▶ What is required
Search the entries below for the word "компании", then copy each line in which it is found.

Saved entries:
·····
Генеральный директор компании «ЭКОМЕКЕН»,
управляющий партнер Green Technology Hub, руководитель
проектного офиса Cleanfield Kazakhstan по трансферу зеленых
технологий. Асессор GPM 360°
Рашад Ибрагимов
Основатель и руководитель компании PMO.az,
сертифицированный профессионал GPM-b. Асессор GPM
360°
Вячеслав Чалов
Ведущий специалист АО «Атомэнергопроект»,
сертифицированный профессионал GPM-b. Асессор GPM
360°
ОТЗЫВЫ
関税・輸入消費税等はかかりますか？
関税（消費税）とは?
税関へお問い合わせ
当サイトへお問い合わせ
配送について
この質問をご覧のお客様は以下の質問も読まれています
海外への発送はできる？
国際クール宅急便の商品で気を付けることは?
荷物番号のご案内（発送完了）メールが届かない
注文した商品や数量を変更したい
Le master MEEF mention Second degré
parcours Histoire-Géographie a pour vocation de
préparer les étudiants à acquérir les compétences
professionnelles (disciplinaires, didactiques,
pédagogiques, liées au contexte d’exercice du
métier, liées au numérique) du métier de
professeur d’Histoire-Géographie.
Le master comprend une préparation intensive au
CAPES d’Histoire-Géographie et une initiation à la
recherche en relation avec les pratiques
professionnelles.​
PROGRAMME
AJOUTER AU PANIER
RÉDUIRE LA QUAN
·····
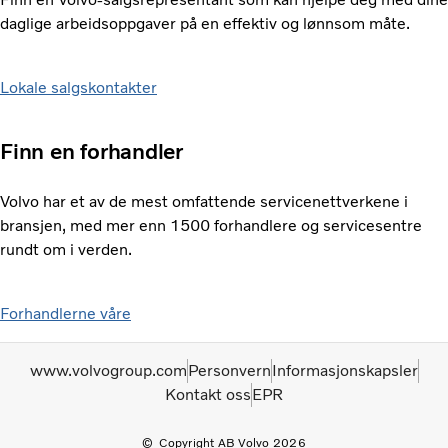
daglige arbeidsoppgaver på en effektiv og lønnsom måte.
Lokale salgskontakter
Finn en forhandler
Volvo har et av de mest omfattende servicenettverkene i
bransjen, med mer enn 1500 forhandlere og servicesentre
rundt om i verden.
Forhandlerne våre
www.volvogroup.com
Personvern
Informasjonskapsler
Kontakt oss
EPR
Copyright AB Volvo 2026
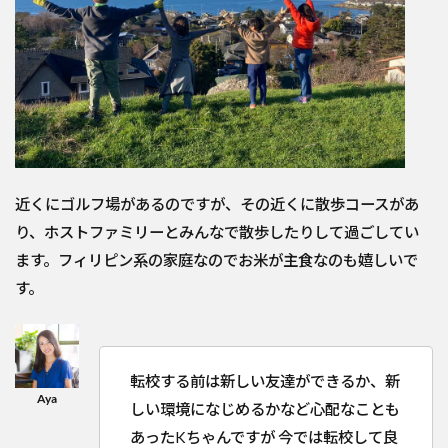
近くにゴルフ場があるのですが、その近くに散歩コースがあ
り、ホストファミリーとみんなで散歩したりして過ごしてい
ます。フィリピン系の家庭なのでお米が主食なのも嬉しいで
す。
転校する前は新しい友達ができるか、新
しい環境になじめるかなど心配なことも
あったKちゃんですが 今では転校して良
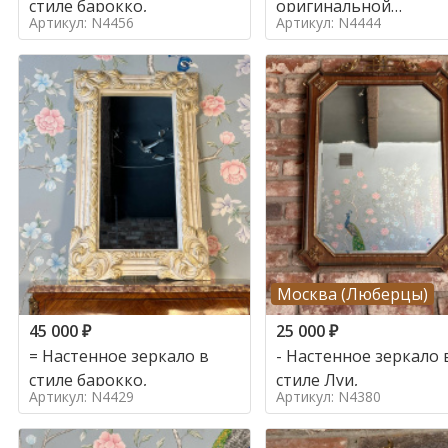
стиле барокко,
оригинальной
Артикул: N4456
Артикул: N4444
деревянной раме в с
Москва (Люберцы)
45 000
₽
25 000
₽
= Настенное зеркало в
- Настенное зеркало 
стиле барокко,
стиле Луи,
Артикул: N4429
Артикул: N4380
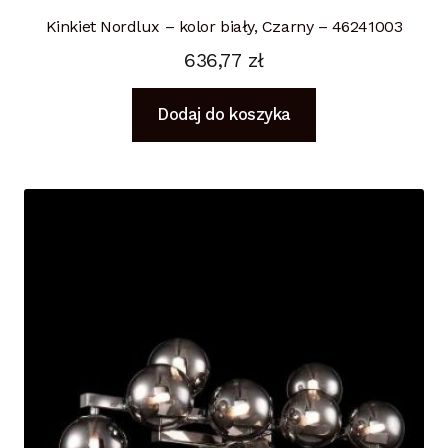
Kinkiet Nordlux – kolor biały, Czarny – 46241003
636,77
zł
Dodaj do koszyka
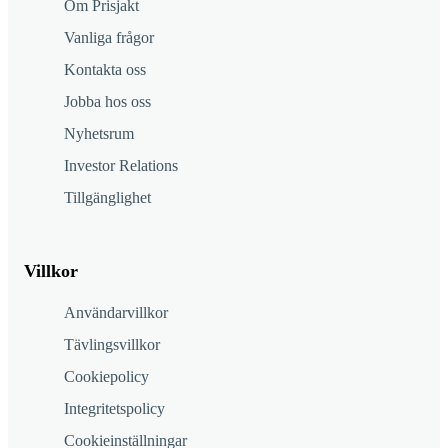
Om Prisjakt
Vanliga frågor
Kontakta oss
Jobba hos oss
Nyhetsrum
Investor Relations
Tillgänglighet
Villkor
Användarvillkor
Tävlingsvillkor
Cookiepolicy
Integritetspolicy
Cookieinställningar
·····
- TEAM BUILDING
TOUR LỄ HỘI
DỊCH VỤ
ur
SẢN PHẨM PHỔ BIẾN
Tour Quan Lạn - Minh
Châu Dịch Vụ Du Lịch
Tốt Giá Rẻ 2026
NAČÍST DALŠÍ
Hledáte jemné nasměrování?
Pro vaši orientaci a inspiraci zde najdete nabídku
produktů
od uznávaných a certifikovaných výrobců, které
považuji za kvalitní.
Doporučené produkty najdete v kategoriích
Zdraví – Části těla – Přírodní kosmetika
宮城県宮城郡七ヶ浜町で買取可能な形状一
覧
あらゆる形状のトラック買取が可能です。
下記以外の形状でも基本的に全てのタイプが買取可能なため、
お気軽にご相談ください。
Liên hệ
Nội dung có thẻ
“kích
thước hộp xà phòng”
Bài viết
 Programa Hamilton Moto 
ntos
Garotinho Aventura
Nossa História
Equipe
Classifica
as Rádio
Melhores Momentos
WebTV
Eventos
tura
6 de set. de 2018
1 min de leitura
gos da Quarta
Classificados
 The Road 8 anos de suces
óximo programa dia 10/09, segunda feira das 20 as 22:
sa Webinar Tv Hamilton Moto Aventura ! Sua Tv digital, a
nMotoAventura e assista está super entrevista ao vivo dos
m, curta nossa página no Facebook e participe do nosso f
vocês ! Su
·····
▶ Response
Генеральный директор компании «ЭКОМЕКЕН»,
Основатель и руководитель компании PMO.az,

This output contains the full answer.